Removing chained comparisons

dg-pb · November 17, 2024, 6:14pm

Introduction

The way things are (and have been for ages):

“Also unlike C, expressions like a < b < c have the interpretation that is conventional in mathematics”

Chained comparisons also include is, is not, in, not in.

There is an issue and PR for dealing with in,not in:

Issue 32055: Reconsider comparison chaining for containment tests - Python tracker
bpo-32055: Raise SyntaxWarning for chained `in` and `not in`. by serhiy-storchaka · Pull Request #4501 · python/cpython · GitHub

However, I think it might be worthwhile considering going further than that in making all operators uniform in design.

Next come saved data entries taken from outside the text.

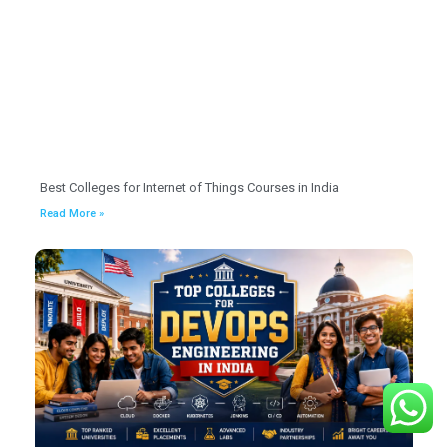
Best Colleges for Internet of Things Courses in India
Read More »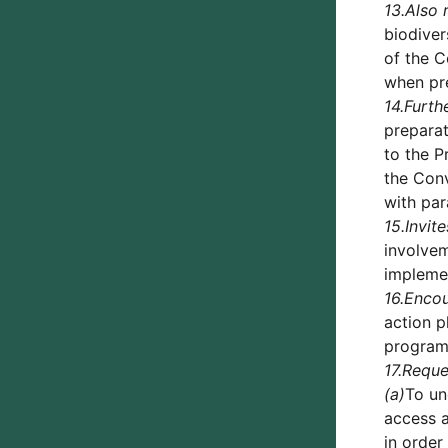
13.
Also 
biodiver
of the C
when pre
14.
Furth
preparat
to the P
the Conv
with pa
15.
Invite
involvem
implemen
16.
Enco
action p
programm
17.
Reque
(a)
To un
access a
in order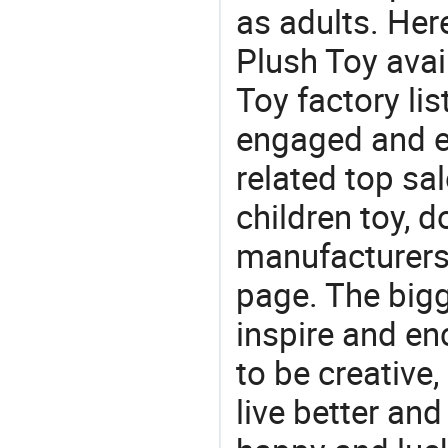
as adults. Her
Plush Toy avai
Toy factory lis
engaged and en
related top sal
children toy, d
manufacturers/
page. The bigg
inspire and en
to be creative,
live better an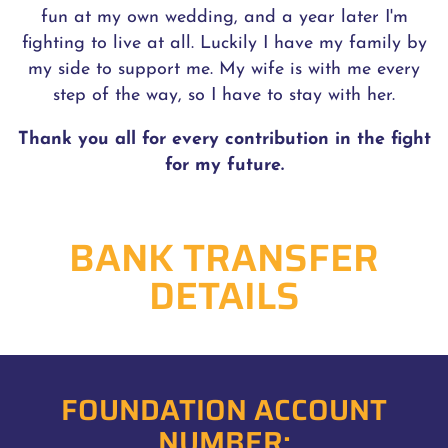
fun at my own wedding, and a year later I'm
fighting to live at all. Luckily I have my family by
my side to support me. My wife is with me every
step of the way, so I have to stay with her.
Thank you all for every contribution in the fight
for my future.
BANK TRANSFER
DETAILS
FOUNDATION ACCOUNT
NUMBER: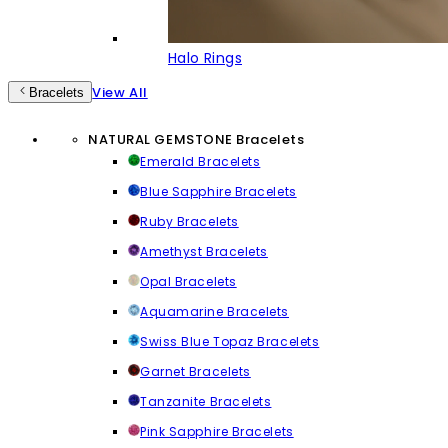
Halo Rings
View All
Bracelets
NATURAL GEMSTONE Bracelets
Emerald Bracelets
Blue Sapphire Bracelets
Ruby Bracelets
Amethyst Bracelets
Opal Bracelets
Aquamarine Bracelets
Swiss Blue Topaz Bracelets
Garnet Bracelets
Tanzanite Bracelets
Pink Sapphire Bracelets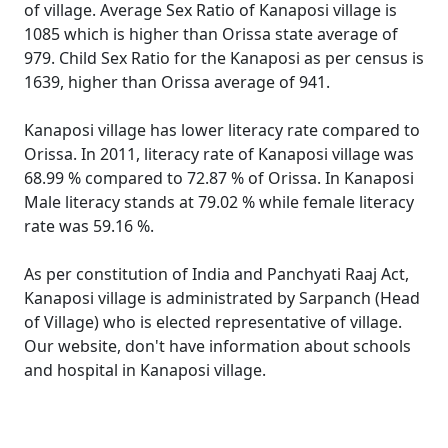
of village. Average Sex Ratio of Kanaposi village is
1085 which is higher than Orissa state average of
979. Child Sex Ratio for the Kanaposi as per census is
1639, higher than Orissa average of 941.
Kanaposi village has lower literacy rate compared to
Orissa. In 2011, literacy rate of Kanaposi village was
68.99 % compared to 72.87 % of Orissa. In Kanaposi
Male literacy stands at 79.02 % while female literacy
rate was 59.16 %.
As per constitution of India and Panchyati Raaj Act,
Kanaposi village is administrated by Sarpanch (Head
of Village) who is elected representative of village.
Our website, don't have information about schools
and hospital in Kanaposi village.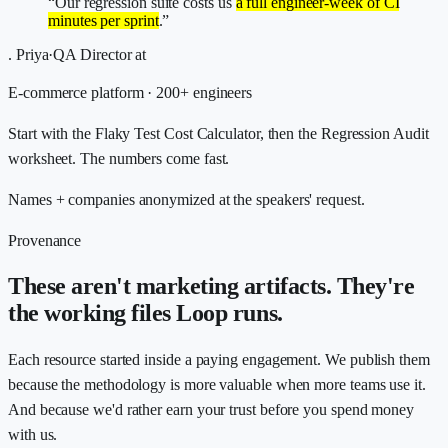
“Our regression suite costs us
a full engineer-week of CI
minutes per sprint
.”
.
Priya
·
QA Director
at
E-commerce platform · 200+ engineers
Start with the Flaky Test Cost Calculator, then the Regression Audit
worksheet. The numbers come fast.
Names + companies anonymized at the speakers' request.
Provenance
These aren't marketing artifacts. They're
the working files Loop runs.
Each resource started inside a paying engagement. We publish them
because the methodology is more valuable when more teams use it.
And because we'd rather earn your trust before you spend money
with us.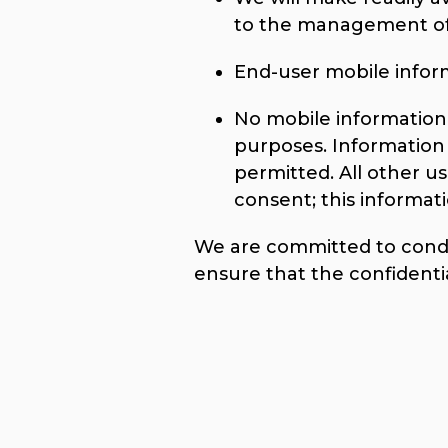
to the management of 
End-user mobile informa
No mobile information w
purposes. Information 
permitted. All other u
consent; this informati
We are committed to conduc
ensure that the confidenti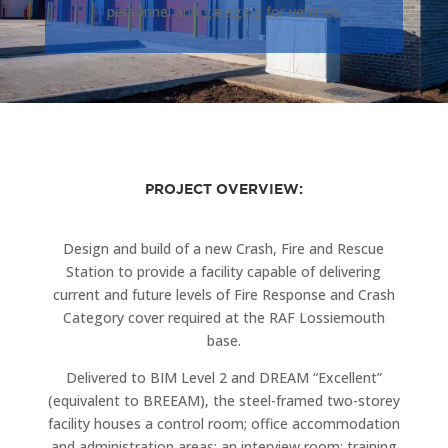
personnel and garaging for vehicles
PROJECT OVERVIEW:
Design and build of a new Crash, Fire and Rescue
Station to provide a facility capable of delivering
current and future levels of Fire Response and Crash
Category cover required at the RAF Lossiemouth
base.
Delivered to BIM Level 2 and DREAM “Excellent”
(equivalent to BREEAM), the steel-framed two-storey
facility houses a control room; office accommodation
and administration areas; an interview room; training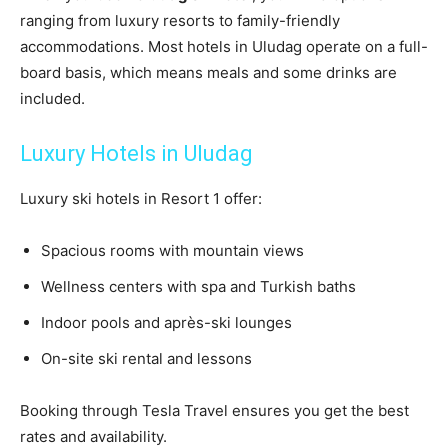
ranging from luxury resorts to family-friendly
accommodations. Most hotels in Uludag operate on a full-
board basis, which means meals and some drinks are
included.
Luxury Hotels in Uludag
Luxury ski hotels in Resort 1 offer:
Spacious rooms with mountain views
Wellness centers with spa and Turkish baths
Indoor pools and après-ski lounges
On-site ski rental and lessons
Booking through Tesla Travel ensures you get the best
rates and availability.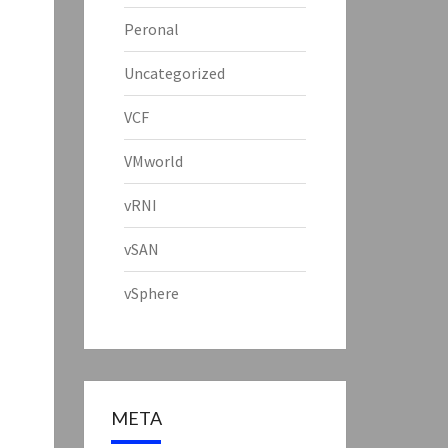
Peronal
Uncategorized
VCF
VMworld
vRNI
vSAN
vSphere
META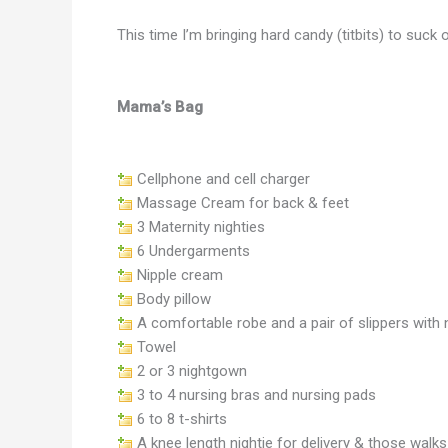
This time I’m bringing hard candy (titbits) to suck
Mama’s Bag
Cellphone and cell charger
Massage Cream for back & feet
3 Maternity nighties
6 Undergarments
Nipple cream
Body pillow
A comfortable robe and a pair of slippers with 
Towel
2 or 3 nightgown
3 to 4 nursing bras and nursing pads
6 to 8 t-shirts
A knee length nightie for delivery & those walk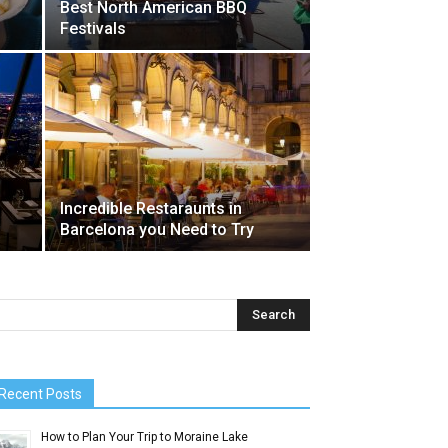
Best North American BBQ
Festivals
Incredible Restaraunts in
Barcelona you Need to Try
Recent Posts
How to Plan Your Trip to Moraine Lake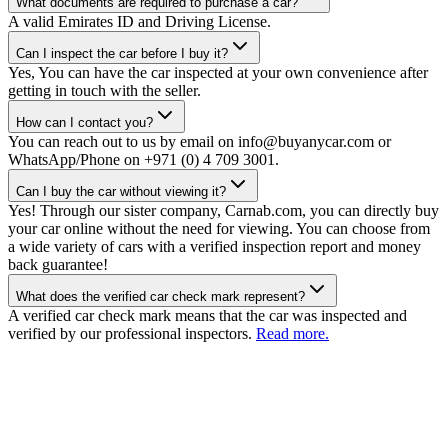
What documents are required to purchase a car?
A valid Emirates ID and Driving License.
Can I inspect the car before I buy it?
Yes, You can have the car inspected at your own convenience after
getting in touch with the seller.
How can I contact you?
You can reach out to us by email on info@buyanycar.com or
WhatsApp/Phone on +971 (0) 4 709 3001.
Can I buy the car without viewing it?
Yes! Through our sister company, Carnab.com, you can directly buy
your car online without the need for viewing. You can choose from
a wide variety of cars with a verified inspection report and money
back guarantee!
What does the verified car check mark represent?
A verified car check mark means that the car was inspected and
verified by our professional inspectors.
Read more.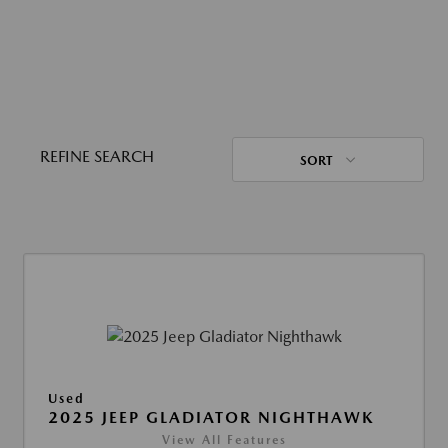
REFINE SEARCH
SORT
Used
2025 JEEP GLADIATOR NIGHTHAWK
View All Features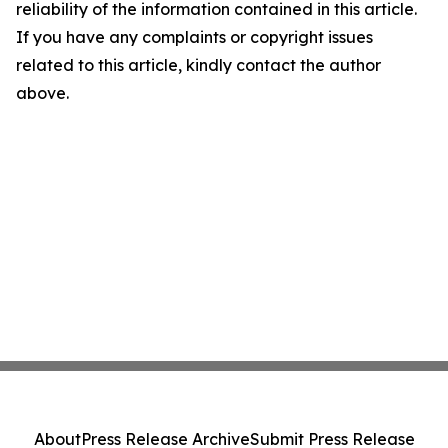
reliability of the information contained in this article.
If you have any complaints or copyright issues
related to this article, kindly contact the author
above.
About
Press Release Archive
Submit Press Release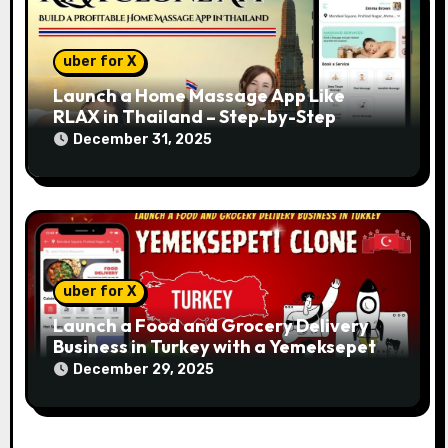
uber for X
Launch a Home Massage App Like
RLAX in Thailand – Step-by-Step
December 31, 2025
uber for X
Launch a Food and Grocery Delivery
Business in Turkey with a Yemeksepeti
Clone
December 29, 2025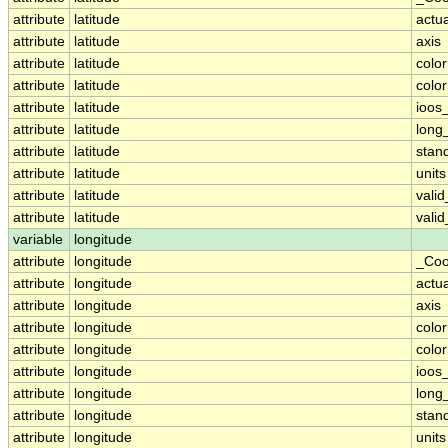
attribute
latitude
actu
attribute
latitude
axis
attribute
latitude
colo
attribute
latitude
colo
attribute
latitude
ioos
attribute
latitude
long
attribute
latitude
stan
attribute
latitude
units
attribute
latitude
vali
attribute
latitude
vali
variable
longitude
attribute
longitude
_Coo
attribute
longitude
actu
attribute
longitude
axis
attribute
longitude
colo
attribute
longitude
colo
attribute
longitude
ioos
attribute
longitude
long
attribute
longitude
stan
attribute
longitude
units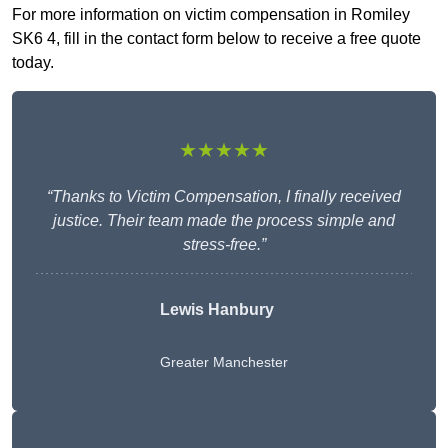
For more information on victim compensation in Romiley
SK6 4, fill in the contact form below to receive a free quote
today.
★★★★★
“Thanks to Victim Compensation, I finally received
justice. Their team made the process simple and
stress-free.”
Lewis Hanbury
Greater Manchester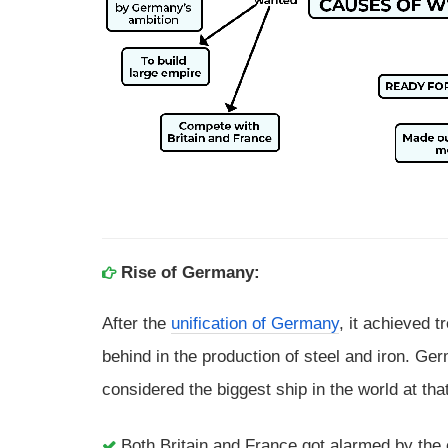
Rise of Germany:
After the
unification of Germany
, it achieved 
behind in the production of steel and iron. Ge
considered the biggest ship in the world at tha
Both Britain and France got alarmed by th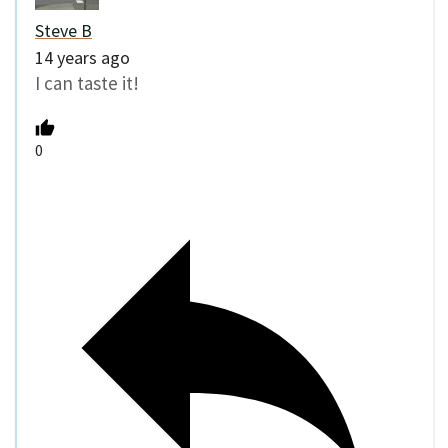
Steve B
14 years ago
I can taste it!
0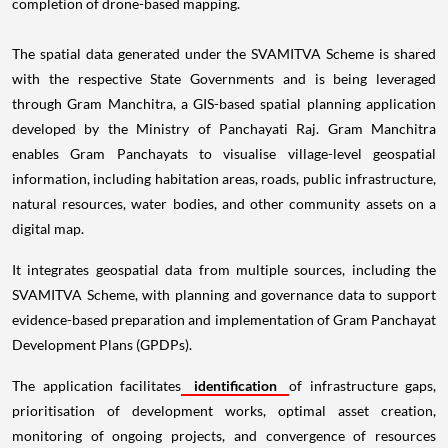
completion of drone-based mapping.
The spatial data generated under the SVAMITVA Scheme is shared
with the respective State Governments and is being leveraged
through Gram Manchitra, a GIS-based spatial planning application
developed by the Ministry of Panchayati Raj. Gram Manchitra
enables Gram Panchayats to visualise village-level geospatial
information, including habitation areas, roads, public infrastructure,
natural resources, water bodies, and other community assets on a
digital map.
It integrates geospatial data from multiple sources, including the
SVAMITVA Scheme, with planning and governance data to support
evidence-based preparation and implementation of Gram Panchayat
Development Plans (GPDPs).
The application facilitates
identification
of infrastructure gaps,
prioritisation of development works, optimal asset creation,
monitoring of ongoing projects, and convergence of resources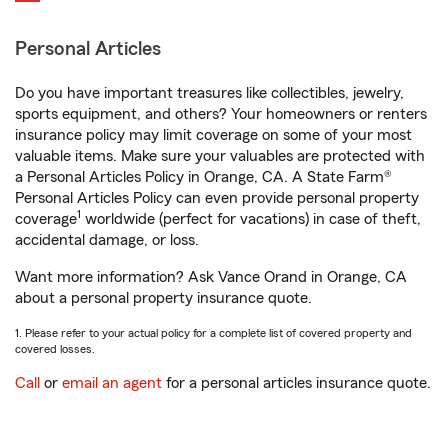
Personal Articles
Do you have important treasures like collectibles, jewelry,
sports equipment, and others? Your homeowners or renters
insurance policy may limit coverage on some of your most
valuable items. Make sure your valuables are protected with
a Personal Articles Policy in Orange, CA. A State Farm®
Personal Articles Policy can even provide personal property
1
coverage
worldwide (perfect for vacations) in case of theft,
accidental damage, or loss.
Want more information? Ask Vance Orand in Orange, CA
about a personal property insurance quote.
1. Please refer to your actual policy for a complete list of covered property and
covered losses.
Call
or
email an agent
for a personal articles insurance quote.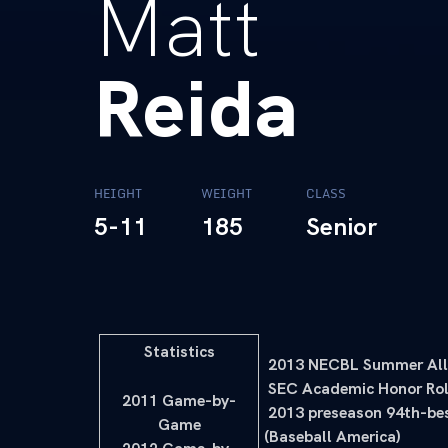
Matt
Reida
HEIGHT
WEIGHT
CLASS
5-11
185
Senior
Statistics
 2013 NECBL Summer All
 SEC Academic Honor Rol
2011 Game-by-
 2013 preseason 94th-be
Game
(Baseball America)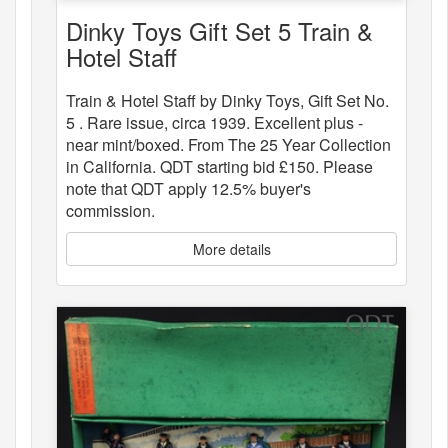
Dinky Toys Gift Set 5 Train &
Hotel Staff
Train & Hotel Staff by Dinky Toys, Gift Set No.
5 . Rare issue, circa 1939. Excellent plus -
near mint/boxed. From The 25 Year Collection
in California. QDT starting bid £150. Please
note that QDT apply 12.5% buyer's
commission.
More details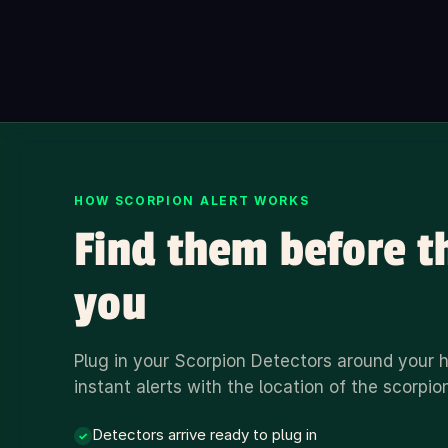
HOW SCORPION ALERT WORKS
Find them before t
you
Plug in your Scorpion Detectors around your
instant alerts with the location of the scorpio
Detectors arrive ready to plug in
✓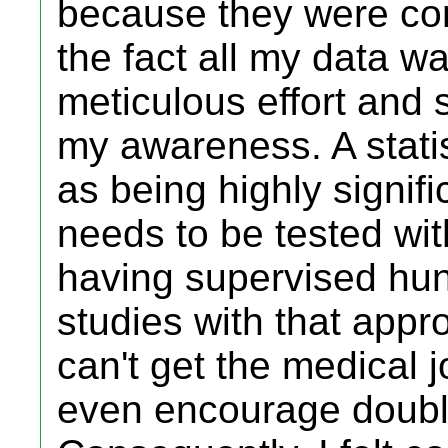
because they were co
the fact all my data 
meticulous effort and
my awareness. A stati
as being highly signif
needs to be tested wit
having supervised hun
studies with that appro
can't get the medical j
even encourage double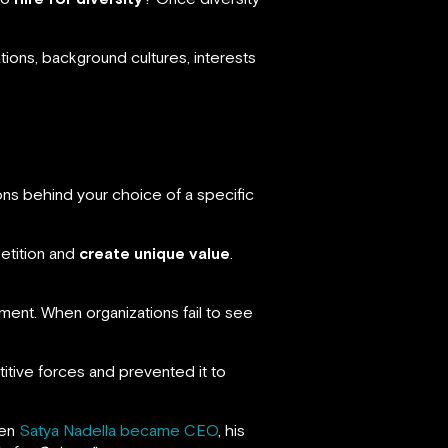
ions, background cultures, interests
ns behind your choice of a specific
etition and
create unique value
.
ment. When organizations fail to see
itive forces and prevented it to
hen
Satya Nadella became CEO
, his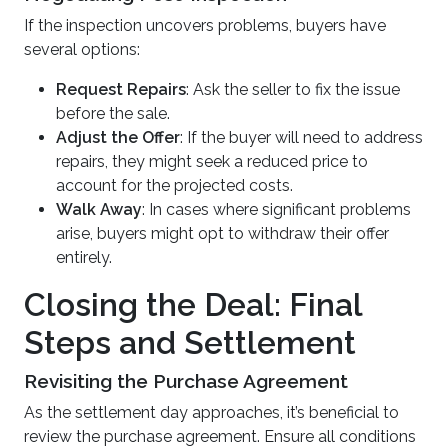
If the inspection uncovers problems, buyers have
several options:
Request Repairs
: Ask the seller to fix the issue
before the sale.
Adjust the Offer
: If the buyer will need to address
repairs, they might seek a reduced price to
account for the projected costs.
Walk Away
: In cases where significant problems
arise, buyers might opt to withdraw their offer
entirely.
Closing the Deal: Final
Steps and Settlement
Revisiting the Purchase Agreement
As the settlement day approaches, it’s beneficial to
review the purchase agreement. Ensure all conditions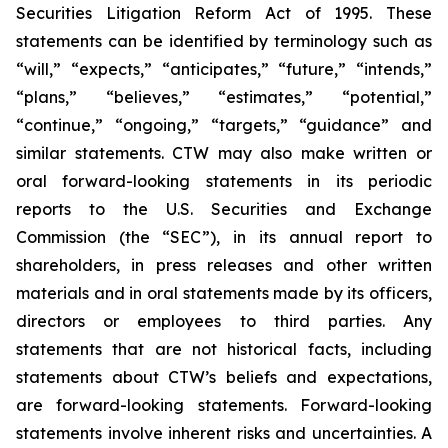
Securities Litigation Reform Act of 1995. These
statements can be identified by terminology such as
“will,” “expects,” “anticipates,” “future,” “intends,”
“plans,” “believes,” “estimates,” “potential,”
“continue,” “ongoing,” “targets,” “guidance” and
similar statements. CTW may also make written or
oral forward-looking statements in its periodic
reports to the U.S. Securities and Exchange
Commission (the “SEC”), in its annual report to
shareholders, in press releases and other written
materials and in oral statements made by its officers,
directors or employees to third parties. Any
statements that are not historical facts, including
statements about CTW’s beliefs and expectations,
are forward-looking statements. Forward-looking
statements involve inherent risks and uncertainties. A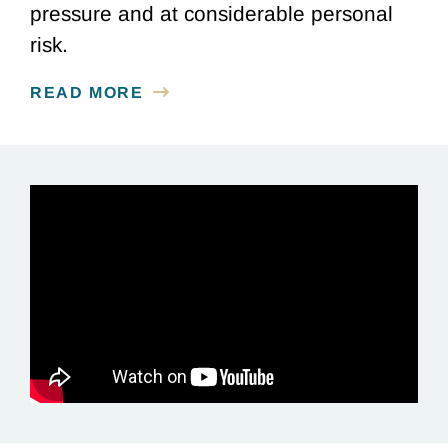
pressure and at considerable personal
risk.
READ MORE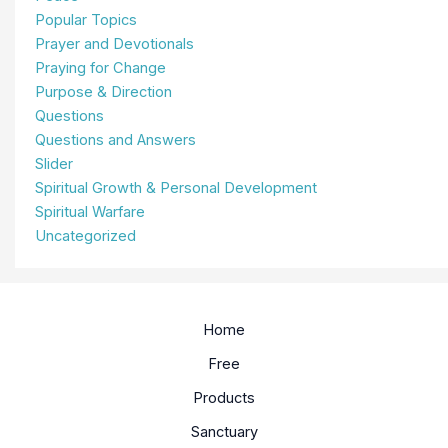
Popular Topics
Prayer and Devotionals
Praying for Change
Purpose & Direction
Questions
Questions and Answers
Slider
Spiritual Growth & Personal Development
Spiritual Warfare
Uncategorized
Home
Free
Products
Sanctuary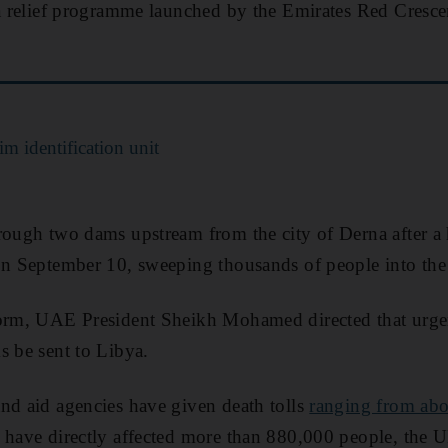
 a relief programme launched by the Emirates Red Cresce
m identification unit
rough two dams upstream from the city of Derna after a 
on September 10, sweeping thousands of people into the
torm, UAE President Sheikh Mohamed directed that urgen
s be sent to Libya.
nd aid agencies have given death tolls
ranging from abo
s have directly affected more than 880,000 people, the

I don’t think convenience that it brings justifies complexity that this introduced. Python is a general programming language and although decisions where cost is low can be based on mathematical concepts, this case, IMO, could be a bit too costly.

2 main reasons:

1. Difficulties overloading comparison operators for other uses

E.g.:

class pipe:
    def __init__(self):
        self.funcs = list()
    def __call__(self, val):
        for f in self.funcs:
            val = f(val)
        return val

# One can implement
pipeline = pipe() >> func >> func2
# But not
pipeline = pipe() > func > func2

2. Difficulties in working with ASTs

From my experience, this becomes main mental bottleneck when writing frameworks that aim to make use of complete set of features.

Everything else is simple and straight forward and essential and this is the only part that I ended up scratching my head about.

Final thoughts

I appreciate that this would be a big breaking change and there is little to no chance for this happening in minor increment.

However, in case this is deemed to be “it would be better if it was done in the beginning” would it be worth noting this for Python 4?

Is there a tag in github or similar list?

Even if this is deemed to never happen, it would be useful information to know.

Rosuav · November 17, 2024, 6:22pm

This is a very good feature, not something to be removed. Being able to check if 1 < x < 10 is expressive and clear.

So, it’s harder to abuse comparison operators for things that aren’t comparisons. Can’t really see that as a major use-case.

You have to think about the entire set of comparisons together. They’re not separate operations, they are a single set. Yes, it’s something to get your head around, but it’s not THAT hard.

No.

Nineteendo · November 17, 2024, 6:27pm

There’s no chance for this happening period. It’s such a pain when other languages don’t support it.

Adding a new magic method for the desired behaviour would at least be open to discussion.

hugovk · November 17, 2024, 7:46pm

It would be a huge breaking change: searching for if .* <=? .* <=?.*: found 14,050 matching lines in 1,808 projects.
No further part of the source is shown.